Il avait également promis à l'époque de renforcer la police locale pour lutter contre un taux de meurtres 10 fois supérieur à celui de la France métropolitaine, ainsi que de lutter contre l'immigration clandestine et l'exploitation illégale de l'or.
Cependant, il n'a pas fait bonne impression auprès des habitants, qui se souviennent de sa réponse lorsqu'ils lui ont posé des questions sur la construction d'un nouvel hôpital : « Je ne suis pas le Père Noël ».
Cette colère s’est traduite par une revanche électorale puisque 60 % des Guyanais ont voté pour la leader d’extrême droite Marine Le Pen lors de l’élection présidentielle de 2022.
Pauvreté, chômage, criminalité
En 2023, la Guyane a toujours du mal à lutter contre la pauvreté, un chômage élevé, des établissements d’enseignement et de santé médiocres et des infrastructures négligées.
Ce fut également une année record en matière de crimes violents, les procureurs ayant signalé 59 homicides et 250 tentatives de meurtre, soit 20,6 homicides pour 100 000 habitants – contre une moyenne nationale de 1,5 pour 100 000 habitants.

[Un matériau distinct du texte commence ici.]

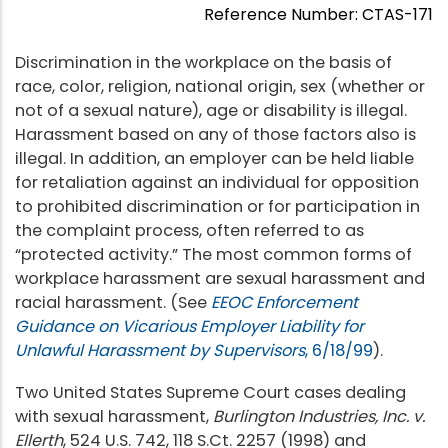
Reference Number: CTAS-171
Discrimination in the workplace on the basis of
race, color, religion, national origin, sex (whether or
not of a sexual nature), age or disability is illegal.
Harassment based on any of those factors also is
illegal. In addition, an employer can be held liable
for retaliation against an individual for opposition
to prohibited discrimination or for participation in
the complaint process, often referred to as
“protected activity.” The most common forms of
workplace harassment are sexual harassment and
racial harassment. (See
EEOC Enforcement
Guidance on Vicarious Employer Liability for
Unlawful Harassment
by Supervisors
, 6/18/99
).
Two United States Supreme Court cases dealing
with sexual harassment,
Burlington Industries, Inc. v.
Ellerth
, 524 U.S. 742, 118 S.Ct. 2257 (1998) and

Michel-Ange Jérémie, président de l'Association des Maires de Guyane, estime que la région a besoin d'une approche globale qui prend en compte l'éducation et la formation.

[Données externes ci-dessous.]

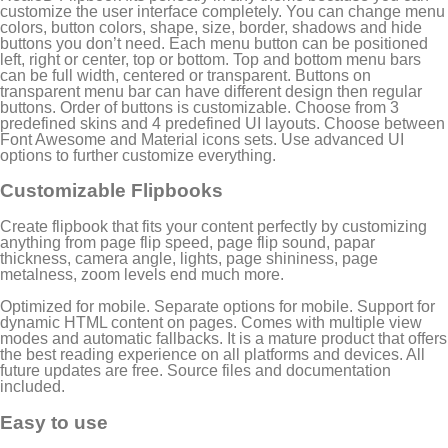
customize the user interface completely. You can change menu
colors, button colors, shape, size, border, shadows and hide
buttons you don’t need. Each menu button can be positioned
left, right or center, top or bottom. Top and bottom menu bars
can be full width, centered or transparent. Buttons on
transparent menu bar can have different design then regular
buttons. Order of buttons is customizable. Choose from 3
predefined skins and 4 predefined UI layouts. Choose between
Font Awesome and Material icons sets. Use advanced UI
options to further customize everything.
Customizable Flipbooks
Create flipbook that fits your content perfectly by customizing
anything from page flip speed, page flip sound, papar
thickness, camera angle, lights, page shininess, page
metalness, zoom levels end much more.
Optimized for mobile. Separate options for mobile. Support for
dynamic HTML content on pages. Comes with multiple view
modes and automatic fallbacks. It is a mature product that offers
the best reading experience on all platforms and devices. All
future updates are free. Source files and documentation
included.
Easy to use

« Le nombre des forces de l'ordre est important, mais l'insécurité continue de croître », a-t-il déclaré, cité par l'AFP.
La moitié des 300 000 habitants du pays ont moins de 25 ans, en partie à cause d'un taux de fécondité élevé et d'un grand nombre de personnes qui quittent le pays.
Selon une étude de 2021 de l'Insee, 37 % des personnes âgées de 21 à 29 ans quittent la Guyane pour étudier ou travailler à l'étranger.
Parallèlement, un jeune sur trois âgé de 15 à 29 ans ne travaille ni ne suit d'études, en particulier dans les zones isolées non reliées au réseau routier limité.
Extraction illégale de l'or
Macron sera accompagné du ministre de l'Intérieur Gérald Darmanin et de la ministre des Outre-mer Marie Guévenoux.
Ils assisteront à une cérémonie commémorative à la mémoire du major des forces spéciales françaises Arnaud Blanc, décédé il y a un an lors d'une opération contre l'exploitation illégale de l'or à Maripasoula, une région du sud de la Guyane frontalière avec le Brésil.
Selon les médias locaux, Macron se rendra également dans la ville orientale de Camopi, haut lieu de l’orpaillage illégal. De retour à Cayenne, la capitale, il observera une masterclass à l'académie locale de l'Opéra de Paris.
Lundi soir, Macron participera à un dîner avec un collectif de maires, de parlementaires et le président de la Collectivité territoriale de Guyane.
L'échange sera l'occasion d'évoquer l'évolution du statut de la Guyane au sein de la France, inspiré par la quête d'autonomie de la Corse.
Le lendemain, Macron visitera le Centre spatial guyanais, créé il y a 60 ans en mars 1964. Il jettera également un coup d'œil au bâtiment d'assemblage du lanceur Ariane 6, où se prépare la fusée pour un lancement en juin ou juillet.
Opérations conjointes avec le Brésil
Mercredi, Macron est attendu à Brasilia, où il restera trois jours.
Le Brésil et la France sont sur le point de signer un accord de coopération internationale qui permettrait aux polices des deux pays de lancer des opérations conjointes visant à lutter contre l'exploitation minière illégale en Guyane française.
Les pays ont exprimé leur inquiétude face à l'augmentation des activités minières sauvages et aux crimes environnementaux près de la frontière entre l'État d'Amapa, au nord du Brésil, et la Guyane française.
L'accord permettrait aux pays de lancer des opérations conjointes, de former des policiers et de partager les résultats obtenus à partir de l'analyse de la composition de l'or illégal extrait dans les deux pays, selon des sources brésiliennes.
Il devrait être signé lors de la visite du président français Emmanuel Macron à son homologue brésilien Luiz Inacio Lula da Silva à Brasilia fin mars.
L'accord étend un accord similaire signé par Lula et l'ancien président français Nicolas Sarkozy en 2008.
« Les Français ont exprimé leur intention d'approfondir leurs liens avec le Brésil », a déclaré à l'AFP une source au ministère brésilien de la Justice, ajoutant que le nouvel accord serait plus axé sur les opérations que le précédent.